You don’t have a good-fitting upper armband at home if you have massive arms. In this case, measuring your blood pressure on the wrist or lower arms may be ok if you follow instructions and compare it to measurements at your doctor’s office. The American Heart Association recommends using a monitor with a cuff around your upper arm for the most accurate blood pressure reading.
Many pharmacies and shops have public blood-pressure devices for people who cannot check their blood pressure at home. These devices can vary in accuracy.
Considerations to make
Consider these factors when choosing a blood-pressure monitor:
Cuff Size. A properly fitting cuff will help you get accurate blood pressure measurements. Uncomfortable cuffs will not give precise measurements of blood pressure. Your healthcare provider can tell you what size cuffs you need.
Display. Blood pressure readings should be displayed in a clear, easy-to-read format.
Price. Prices can vary. Your health insurance provider may cover the cost of an at-home blood pressure monitor.
Use the correct terminology
It doesn’t matter which type of blood pressure monitor you choose at home you select; the proper use will require training and practice. You should take the device to a healthcare provider so they can make sure it is right for you. Use the monitor correctly.
How to ensure accurate blood-pressure monitoring at home.
Make sure that your monitor is working correctly. Have your doctor compare your monitor’s readings with those of the monitor at the office. You can also have your provider observe you using the device. Check the device if you damage or drop it.
Measure your blood pressure twice a day at the start. Do it in the morning, before you eat or take any medication. Repeat the test in the evening. Take two or three measurements each time to ensure your results are consistent. Your doctor may advise you to take your blood pressure every day simultaneously.

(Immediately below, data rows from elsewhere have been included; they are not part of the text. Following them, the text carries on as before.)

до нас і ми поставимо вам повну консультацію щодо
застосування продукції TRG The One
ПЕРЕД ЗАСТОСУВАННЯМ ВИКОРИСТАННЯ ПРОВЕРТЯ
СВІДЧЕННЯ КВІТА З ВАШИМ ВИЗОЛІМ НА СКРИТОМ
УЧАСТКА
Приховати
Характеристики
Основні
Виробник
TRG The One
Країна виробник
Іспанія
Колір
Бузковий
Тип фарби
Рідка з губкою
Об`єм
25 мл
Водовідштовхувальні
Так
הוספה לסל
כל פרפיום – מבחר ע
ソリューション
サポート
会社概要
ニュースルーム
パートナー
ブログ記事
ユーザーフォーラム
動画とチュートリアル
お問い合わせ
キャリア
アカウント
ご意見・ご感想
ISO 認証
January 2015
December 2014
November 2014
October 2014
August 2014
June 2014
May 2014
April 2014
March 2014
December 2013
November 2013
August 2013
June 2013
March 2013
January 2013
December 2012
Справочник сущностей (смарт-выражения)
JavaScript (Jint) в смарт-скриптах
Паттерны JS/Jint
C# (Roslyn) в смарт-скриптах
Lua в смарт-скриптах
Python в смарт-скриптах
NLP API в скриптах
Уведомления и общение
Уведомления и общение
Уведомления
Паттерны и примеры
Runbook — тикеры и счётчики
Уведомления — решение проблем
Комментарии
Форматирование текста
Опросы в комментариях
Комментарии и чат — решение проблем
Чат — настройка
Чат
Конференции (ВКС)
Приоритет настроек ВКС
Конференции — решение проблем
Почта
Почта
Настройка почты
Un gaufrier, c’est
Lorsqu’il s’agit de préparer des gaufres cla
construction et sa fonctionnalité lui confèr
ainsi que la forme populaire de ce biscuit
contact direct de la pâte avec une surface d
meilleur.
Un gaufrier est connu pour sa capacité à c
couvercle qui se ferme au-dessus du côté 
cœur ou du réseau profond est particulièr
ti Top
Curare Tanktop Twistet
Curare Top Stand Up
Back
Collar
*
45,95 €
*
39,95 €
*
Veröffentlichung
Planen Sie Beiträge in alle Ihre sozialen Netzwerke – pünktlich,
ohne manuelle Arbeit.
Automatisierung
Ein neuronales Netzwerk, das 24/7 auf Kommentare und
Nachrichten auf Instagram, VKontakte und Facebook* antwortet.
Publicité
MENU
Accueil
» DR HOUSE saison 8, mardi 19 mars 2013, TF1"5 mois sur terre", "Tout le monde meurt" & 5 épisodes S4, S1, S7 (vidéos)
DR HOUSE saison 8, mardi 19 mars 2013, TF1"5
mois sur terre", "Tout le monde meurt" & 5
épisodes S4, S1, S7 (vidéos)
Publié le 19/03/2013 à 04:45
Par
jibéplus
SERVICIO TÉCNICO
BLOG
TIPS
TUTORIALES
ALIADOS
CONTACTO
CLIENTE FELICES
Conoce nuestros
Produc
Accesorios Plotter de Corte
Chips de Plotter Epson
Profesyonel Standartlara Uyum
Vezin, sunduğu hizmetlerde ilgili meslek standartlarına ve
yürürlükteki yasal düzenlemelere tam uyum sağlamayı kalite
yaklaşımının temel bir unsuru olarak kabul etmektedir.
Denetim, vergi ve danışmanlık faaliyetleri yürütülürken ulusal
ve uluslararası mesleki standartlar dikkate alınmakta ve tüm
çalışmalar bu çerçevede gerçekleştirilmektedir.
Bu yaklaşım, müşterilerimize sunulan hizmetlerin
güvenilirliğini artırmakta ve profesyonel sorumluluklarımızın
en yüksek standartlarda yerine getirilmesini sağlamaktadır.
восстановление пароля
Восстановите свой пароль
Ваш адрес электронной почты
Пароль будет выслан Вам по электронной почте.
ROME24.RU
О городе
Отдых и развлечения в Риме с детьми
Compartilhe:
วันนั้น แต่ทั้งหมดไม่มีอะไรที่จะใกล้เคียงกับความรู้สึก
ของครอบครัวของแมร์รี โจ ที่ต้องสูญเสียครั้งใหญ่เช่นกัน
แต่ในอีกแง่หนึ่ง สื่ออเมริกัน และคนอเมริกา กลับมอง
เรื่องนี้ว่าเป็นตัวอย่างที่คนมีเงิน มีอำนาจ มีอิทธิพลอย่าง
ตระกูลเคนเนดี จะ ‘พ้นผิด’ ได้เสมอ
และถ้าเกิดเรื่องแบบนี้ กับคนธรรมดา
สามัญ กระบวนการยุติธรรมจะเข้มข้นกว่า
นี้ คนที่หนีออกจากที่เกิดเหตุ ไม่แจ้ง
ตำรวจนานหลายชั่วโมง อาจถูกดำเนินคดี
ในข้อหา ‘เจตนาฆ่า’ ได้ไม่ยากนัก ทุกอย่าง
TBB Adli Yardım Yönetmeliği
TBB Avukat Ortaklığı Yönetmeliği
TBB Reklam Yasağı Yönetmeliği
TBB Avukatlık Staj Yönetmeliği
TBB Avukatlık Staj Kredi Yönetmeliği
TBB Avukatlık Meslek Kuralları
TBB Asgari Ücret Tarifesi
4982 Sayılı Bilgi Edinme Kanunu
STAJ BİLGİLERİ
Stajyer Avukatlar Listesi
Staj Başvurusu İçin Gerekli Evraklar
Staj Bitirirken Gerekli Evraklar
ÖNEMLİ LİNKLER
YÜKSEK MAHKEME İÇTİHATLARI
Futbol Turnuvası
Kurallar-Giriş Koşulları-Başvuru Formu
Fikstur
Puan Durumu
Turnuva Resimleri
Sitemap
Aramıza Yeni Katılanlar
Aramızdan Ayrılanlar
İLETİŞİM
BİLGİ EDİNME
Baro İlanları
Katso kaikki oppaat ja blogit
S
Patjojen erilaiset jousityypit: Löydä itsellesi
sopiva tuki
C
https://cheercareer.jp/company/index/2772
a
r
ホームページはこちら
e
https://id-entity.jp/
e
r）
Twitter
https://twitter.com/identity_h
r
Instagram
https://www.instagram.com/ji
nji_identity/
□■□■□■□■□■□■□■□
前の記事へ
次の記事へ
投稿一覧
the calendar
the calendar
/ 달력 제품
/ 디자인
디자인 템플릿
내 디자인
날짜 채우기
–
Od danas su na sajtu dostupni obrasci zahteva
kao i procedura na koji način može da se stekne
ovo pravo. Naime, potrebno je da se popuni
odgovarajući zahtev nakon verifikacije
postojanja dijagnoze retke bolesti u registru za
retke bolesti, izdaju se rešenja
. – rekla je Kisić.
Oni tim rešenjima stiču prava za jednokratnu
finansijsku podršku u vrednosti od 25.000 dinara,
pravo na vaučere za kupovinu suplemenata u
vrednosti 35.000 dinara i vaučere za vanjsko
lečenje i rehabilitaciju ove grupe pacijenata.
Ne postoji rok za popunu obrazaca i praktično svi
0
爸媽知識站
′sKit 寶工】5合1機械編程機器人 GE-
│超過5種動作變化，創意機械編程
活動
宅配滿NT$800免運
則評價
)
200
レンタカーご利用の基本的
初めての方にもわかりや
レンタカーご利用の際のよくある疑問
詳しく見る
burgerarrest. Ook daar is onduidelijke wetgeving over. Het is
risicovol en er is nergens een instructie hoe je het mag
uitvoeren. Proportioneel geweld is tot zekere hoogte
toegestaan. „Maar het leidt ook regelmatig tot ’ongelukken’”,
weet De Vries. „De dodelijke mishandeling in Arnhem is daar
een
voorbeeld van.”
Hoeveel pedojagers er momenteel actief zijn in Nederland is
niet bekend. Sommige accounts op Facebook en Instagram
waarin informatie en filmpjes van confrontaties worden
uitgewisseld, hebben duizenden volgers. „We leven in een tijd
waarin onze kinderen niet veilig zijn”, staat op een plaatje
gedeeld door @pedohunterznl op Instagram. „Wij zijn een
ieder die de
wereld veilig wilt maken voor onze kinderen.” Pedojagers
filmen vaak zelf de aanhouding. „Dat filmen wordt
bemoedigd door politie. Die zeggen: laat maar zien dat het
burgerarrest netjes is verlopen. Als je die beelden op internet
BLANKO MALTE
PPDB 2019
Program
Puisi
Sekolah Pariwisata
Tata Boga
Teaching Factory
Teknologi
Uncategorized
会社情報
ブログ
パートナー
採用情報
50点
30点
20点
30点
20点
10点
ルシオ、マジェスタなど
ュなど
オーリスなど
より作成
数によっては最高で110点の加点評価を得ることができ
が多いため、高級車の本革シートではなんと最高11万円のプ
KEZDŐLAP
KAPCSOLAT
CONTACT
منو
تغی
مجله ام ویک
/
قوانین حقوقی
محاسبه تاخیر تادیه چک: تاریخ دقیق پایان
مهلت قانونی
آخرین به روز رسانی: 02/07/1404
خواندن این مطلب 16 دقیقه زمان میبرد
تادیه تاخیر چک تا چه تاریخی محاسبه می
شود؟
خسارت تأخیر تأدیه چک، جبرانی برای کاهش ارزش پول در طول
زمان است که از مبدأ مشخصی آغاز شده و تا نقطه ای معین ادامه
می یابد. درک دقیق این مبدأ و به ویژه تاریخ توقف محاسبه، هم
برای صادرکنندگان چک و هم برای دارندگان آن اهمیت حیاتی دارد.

Do not measure your blood pressure immediately after waking up. Eat breakfast and take medication before you do. Take your blood pressure before exercising if you exercise directly after waking up.
For 30 minutes, avoid food, coffee, tobacco, and alcohol. Empty your bladder before you take a reading. A full bladder may increase your blood pressure.
Sit in silence before and during the monitoring. Before taking your blood pressure, sit comfortably for 5 minutes with your ankles and legs uncrossed. You should support your back against a chair. Be calm and avoid thinking about stressful situations. Talking while you are taking your blood pressure is not recommended.
Use the same arm to take your blood pressure. Rest your raised arm at the level of your chest on a desk, chair, or table arm. It may be necessary to place a cushion or pillow under your arm to lift it higher.
Do not place the cuff over the clothing. An arm that is tightly rolled up can interfere with the reading. It may be necessary to remove your arm from the sleeve.
Repeat the reading. After taking your first reading, wait 1 to 3 minutes before taking another. If your monitor does not keep track of assignments for blood pressure or heart rate, you can write them down.
The blood pressure changes throughout the day. Morning readings are a bit higher. Your blood pressure may be lower at home compared to a doctor’s office.
If you notice any abnormal increases in blood pressure, or if it remains higher than average, contact your doctor. You can ask your doctor at what level you should contact the office immediately.
How to track your blood pressure measurements
Some people keep a journal to record their readings.
You can enter your data using a mobile or computer if you have an electronic health record. You can share your readings with your family and healthcare providers. Some blood pressure monitors automatically upload the data.